Stephanie Dickinson, author of Love Highway

Amazing blurbs from amazing writers, right? And there are more. I'm floored. I recently wrote a piece on fostering literary citizenship, as inspired by my trip to Otterbein University, and it appears in Fiction SoutheastIn it I mention the feedback loop that develops when a writer reads and a reader writes. I mention giving but also knowing when to nurture your own work. The balancing act can be tricky, but it is so incredibly gratifying when such kind words are offered by writers whose works I have long admired (check out The Richard Peabody Reader and Love Highway). 
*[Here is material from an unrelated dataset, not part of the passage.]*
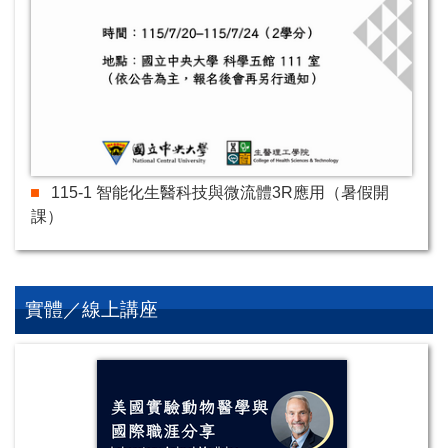
115-1 智能化生醫科技與微流體3R應用（暑假開
課）
實體／線上講座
Since I haven't posted in a while, I wanted to close by sharing one of the prompts I give my one-on-one writing students because I find it great for those who have trouble finishing stories:

Write a dynamite opening sentence. Write a dynamite closing sentence. Let them sit a few days, maybe a week, then when you have 20-30 minutes to write (after these two lines have cooled off and been churned around in your thoughts), fill in the blanks. 

Have a wonderful weekend. Love what and who you have to love. Do the work. Be proud of it. Ask for help. Stand tall. (I love this woman's hair.)

xo Jen


Sunday, February 8, 2015

Microcosm

I don't talk much about the larger world here. I don't talk about world news or even local news. Instead, I talk about me and/or writing. This is a micro blog, and I'm guessing it is more interesting some days than others. I'll keep it short today and relate this whole micro/macro thing to a suggested writing prompt.

  • I almost did a handstand at yoga class today (I have a block around this, so it's kind of a big deal). 
  • I recently wrote a story about a snowstorm. The story, which is up at Atticus Review, can be read online here: A Perpetual State of Awe. 
  • I saw Varekai this week, which was great. 
  • I decided to go to a improv class soon ("Let's do more cultural things," Chris said. Hope he won't regret it when he's pulled up on stage.)
  • Because I'm in San Antonio, I can't too much complain about the weather, but the dog park was overcrowded due to the sunshine. *Sigh.*  
  • I planned to write this blog this morning, but I kept getting distracted. It's almost bedtime.
  • I've had a tough Sunday filled with bad news.  

To sum up the "tough," let's just say three people I love are in a lot of pain, physical or otherwise. This is tough. I personally feel good but am struggling with a project that means a lot to me. This is about as vague as a stock horoscope in a free weekend newspaper, isn't it? Well good. Why dwell? Problems pass. Things change. Besides, I have a prompt to offer you, a prompt based on how A Perpetual State of Awe evolved:

Write about a natural disaster (flood, blizzard, drought, earthquake), and show your characters struggling to work something out in conversation in the midst of this macro (external, greater) problem.     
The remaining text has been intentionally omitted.